Autor: Św. Franciszek Salezy (1567-1622), biskup Genewy, doktor Kościoła

Bóg, stwarzając świat, rozkazał roślinom przynosić owoc „każdej według swego rodzaju” (Rdz 1,1). Podobnie też nakazuje chrześcijanom, żywym roślinom swego Kościoła, aby przynosili owoce pobożności odpowiednio do stanu i powołania. Pobożność, życie chrześcijańskie rozwijać ma inaczej człowiek wyżej postawiony, rzemieślnik lub sługa, inaczej książę, inaczejwdowa, inaczej młoda dziewczyna lub małżonka. Nawet i to nie wszystko. Trzeba jeszcze, aby każdy rozwijał pobożność odpowiednio do swych sił, zajęć i obowiązków… Czy byłoby rzeczą właściwą, gdyby biskupi zapragnęli żyć w samotności jak kartuzi, gdyby ludzie żonaci nie więcej starali się o powiększenie dóbr materialnych niż kapucyni, gdyby rzemieślnik cały dzień spędzał w kościele jak zakonnik, a znowu zakonnik był wystawiony na wszelkiego rodzaju spotkania i sprawy, jak ci, którzy zobowiązani są śpieszyć bliźnim z pomocą, jak biskup?
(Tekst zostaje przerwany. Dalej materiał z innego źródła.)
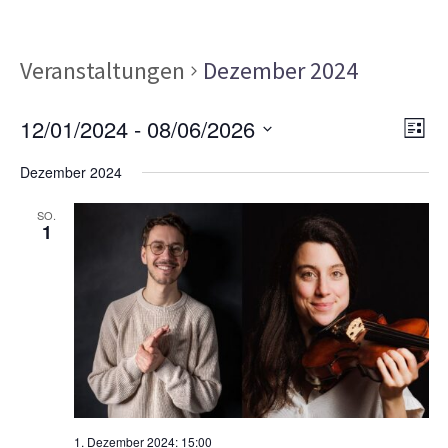
Veranstaltungen
Dezember 2024
Ans
Ver
12/01/2024
 - 
08/06/2026
LISTE
Ans
Nav
Datum
Nav
Dezember 2024
wählen.
SO.
1
1. Dezember 2024: 15:00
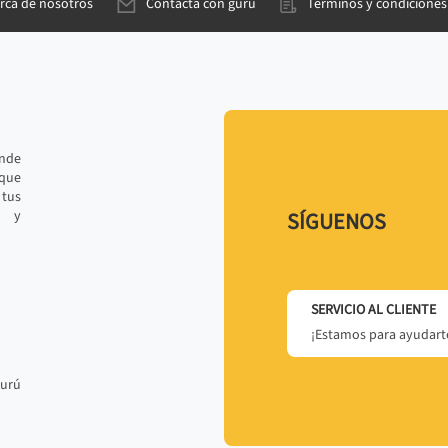
rca de nosotros
Contacta con gurú
Términos y condiciones
ande
 que
tus
r y
SÍGUENOS
SERVICIO AL CLIENTE
¡Estamos para ayudarte
gurú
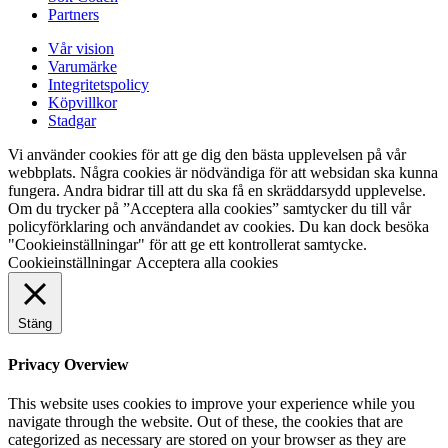
Partners
Vår vision
Varumärke
Integritetspolicy
Köpvillkor
Stadgar
Vi använder cookies för att ge dig den bästa upplevelsen på vår
webbplats. Några cookies är nödvändiga för att websidan ska kunna
fungera. Andra bidrar till att du ska få en skräddarsydd upplevelse.
Om du trycker på ”Acceptera alla cookies” samtycker du till vår
policyförklaring och användandet av cookies. Du kan dock besöka
"Cookieinställningar" för att ge ett kontrollerat samtycke.
Cookieinställningar
Acceptera alla cookies
Stäng
Privacy Overview
This website uses cookies to improve your experience while you
navigate through the website. Out of these, the cookies that are
categorized as necessary are stored on your browser as they are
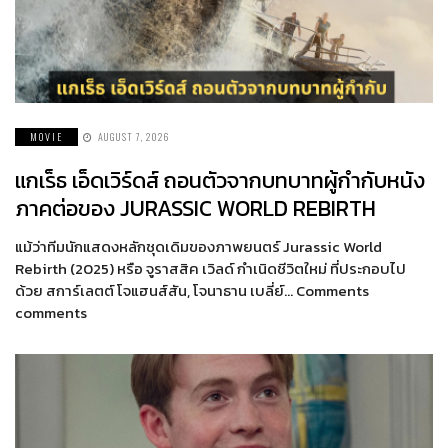
MOVIE
AUGUST 7, 2026
แกเร็ธ เอ็ดเวิร์ดส์ ถอนตัวจากบทบาทผู้กำกับหนัง
ภาคต่อของ JURASSIC WORLD REBIRTH
แม้ว่าทีมนักแสดงหลักชุดเดิมของภาพยนตร์ Jurassic World
Rebirth (2025) หรือ จูราสสิค เวิลด์ กำเนิดชีวิตใหม่ ที่ประกอบไป
ด้วย สการ์เลตต์ โจแฮนส์สัน, โจนาธาน เบลี่ย์… Comments
comments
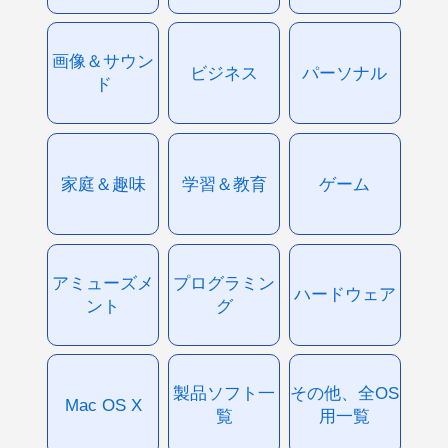
画像＆サウン
ビジネス
パーソナル
ド
家庭＆趣味
学習＆教育
ゲーム
アミューズメ
プログラミン
ハードウェア
ント
グ
製品ソフト一
その他、全OS
Mac OS X
覧
用一覧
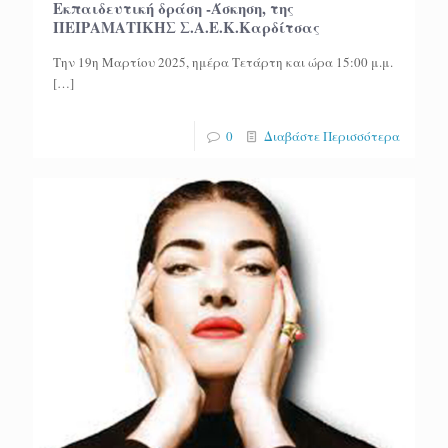
Eκπαιδευτική δράση -Άσκηση, της
ΠΕΙΡΑΜΑΤΙΚΗΣ Σ.Α.Ε.Κ.Καρδίτσας
Την 19η Μαρτίου 2025, ημέρα Τετάρτη και ώρα 15:00 μ.μ.
[…]
0
Διαβάστε Περισσότερα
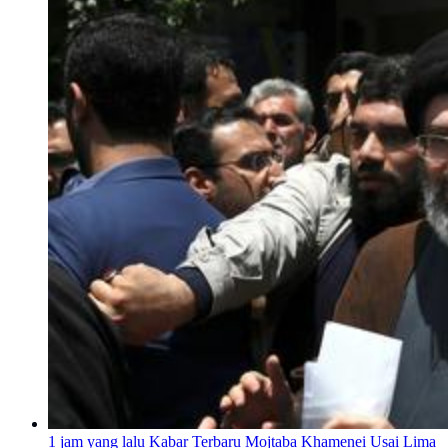
1 jam yang lalu
Kabar Terbaru Mojtaba Khamenei Usai Lima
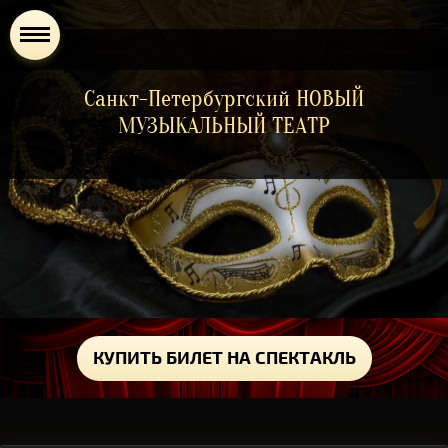
Санкт-Петербургский НОВЫЙ
МУЗЫКАЛЬНЫЙ ТЕАТР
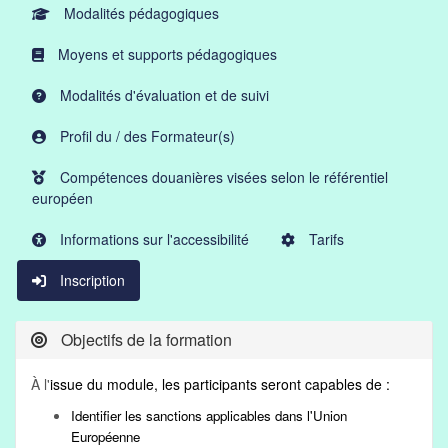
Modalités pédagogiques
Moyens et supports pédagogiques
Modalités d'évaluation et de suivi
Profil du / des Formateur(s)
Compétences douanières visées selon le référentiel
européen
Informations sur l'accessibilité
Tarifs
Inscription
Objectifs de la formation
À l'
issue du module, les participants seront capables de :
Identifier les sanctions applicables dans l'Union
Européenne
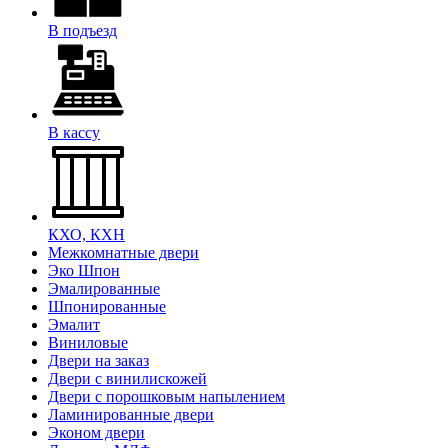
В подъезд
В кассу
КХО, КХН
Межкомнатные двери
Эко Шпон
Эмалированные
Шпонированные
Эмалит
Виниловые
Двери на заказ
Двери с винилискожей
Двери с порошковым напылением
Ламинированные двери
Эконом двери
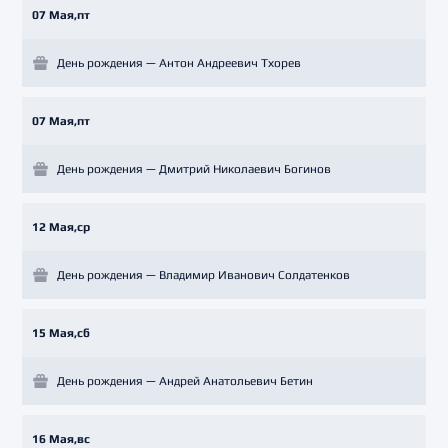
07 Мая,пт
День рождения — Антон Андреевич Тхорев
07 Мая,пт
День рождения — Дмитрий Николаевич Богинов
12 Мая,ср
День рождения — Владимир Иванович Солдатенков
15 Мая,сб
День рождения — Андрей Анатольевич Бетин
16 Мая,вс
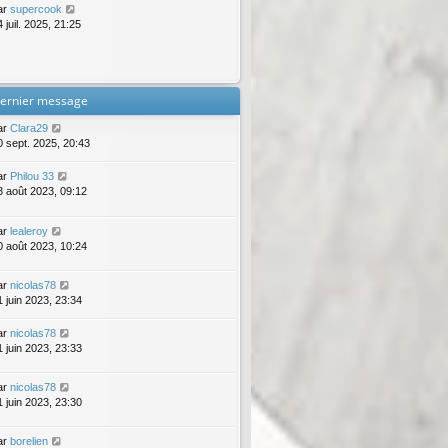
ar
supercook
 juil. 2025, 21:25
ernier message
ar
Clara29
0 sept. 2025, 20:43
ar
Philou 33
3 août 2023, 09:12
ar
lealeroy
0 août 2023, 10:24
ar
nicolas78
1 juin 2023, 23:34
ar
nicolas78
1 juin 2023, 23:33
ar
nicolas78
1 juin 2023, 23:30
ar
borelien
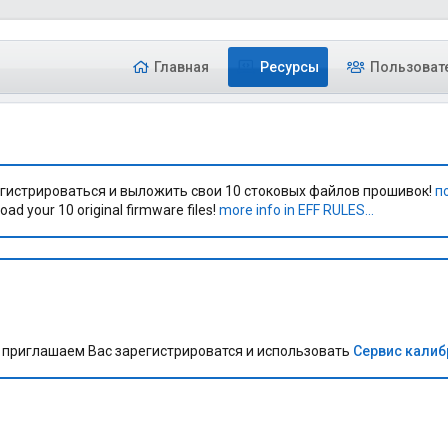
Главная
Ресурсы
Пользоват
гистрироваться и выложить свои 10 стоковых файлов прошивок!
п
oad your 10 original firmware files!
more info in EFF RULES...
приглашаем Вас зарегистрироватся и использовать
Сервис кали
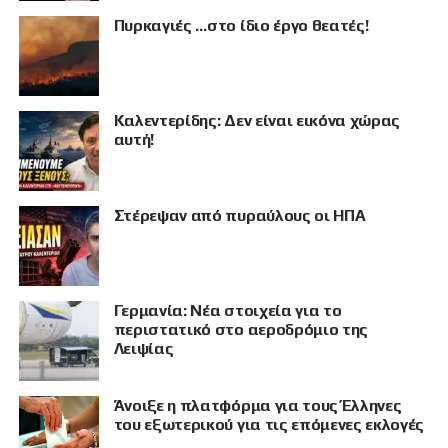
Πυρκαγιές …στο ίδιο έργο θεατές!
Καλεντερίδης: Δεν είναι εικόνα χώρας
αυτή!
Στέρεψαν από πυραύλους οι ΗΠΑ
Γερμανία: Νέα στοιχεία για το
ΠΡΟΒΟΛΗ
περιστατικό στο αεροδρόμιο της
Λειψίας
Άνοιξε η πλατφόρμα για τους Έλληνες
του εξωτερικού για τις επόμενες εκλογές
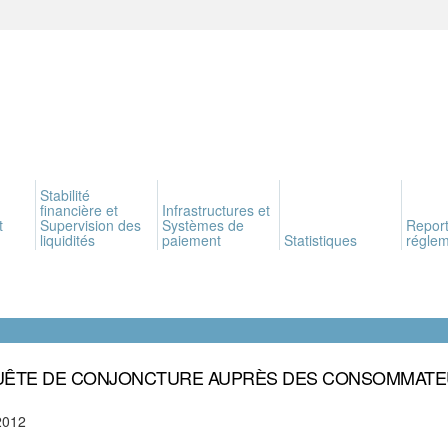
Stabilité
financière et
Infrastructures et
t
Supervision des
Systèmes de
Report
liquidités
paiement
Statistiques
réglem
ÊTE DE CONJONCTURE AUPRÈS DES CONSOMMAT
2012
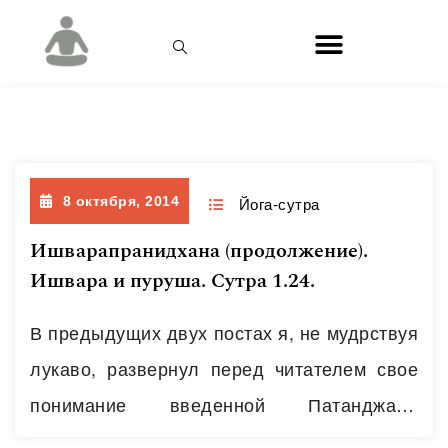
Месяц:
Октябрь 2014
8 октября, 2014
Йога-сутра
Ишварапранидхана (продолжение).
Ишвара и пуруша. Сутра 1.24.
В предыдущих двух постах я, не мудрствуя
лукаво, развернул перед читателем свое
понимание введенной Патанджали
категории «ишварапранидхана». Но, как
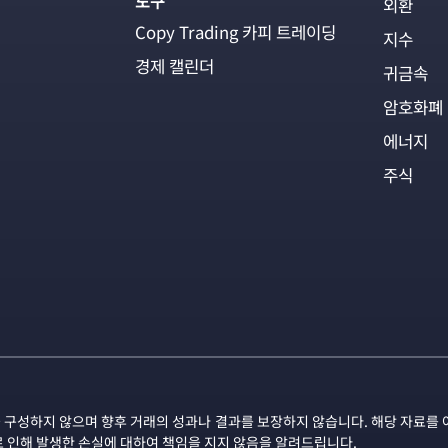
도구
외환
Copy Trading 카피 트레이딩
지수
경제 캘린더
귀금속
암호화폐
에너지
주식
 구성하지 않으며 향후 거래의 성과나 결과를 보장하지 않습니다. 해당 자료를 
로 인해 발생한 손실에 대하여 책임을 지지 않음을 알려드립니다.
Czyż taka pobożność nie byłaby śmieszna, nieuporządkowana i nieznośna? Ten błąd jednak często się zdaża…

Nie, pobożność, jeżeli jest prawdziwa i szczera, niczego nie rujnuje, ale wszystko udoskonala i dopełnia… „Pszczoła” – mówi Arystotes – „pobiera swój miód z kwiatów, ale ich nie uszkadza”. Otóż prawdziwa pobożność czyni więcej: nie tylko nie przeszkadza żadnemu powołaniu, żadnemu zajęciu, ale przeciwnie, wszystko doskonali i ozdabia… Kierowanie rodziną staje się pełne pokoju, że bardziej szczera staje się miłość małżonków, służba księciu wierniejsza, a wszelkie inne zajęcia stają się przyjemniejsze i życzliwsze.

Błędem jest zatem, nieomal herezją, usuwanie pobożności z wojskowych koszar, z rzemieślniczych warsztatów, z dworu książąt, z mieszkań małżonków… Gdziekolwiek zatem jesteśmy, możemy i powinniśmy dążyć do doskonałości.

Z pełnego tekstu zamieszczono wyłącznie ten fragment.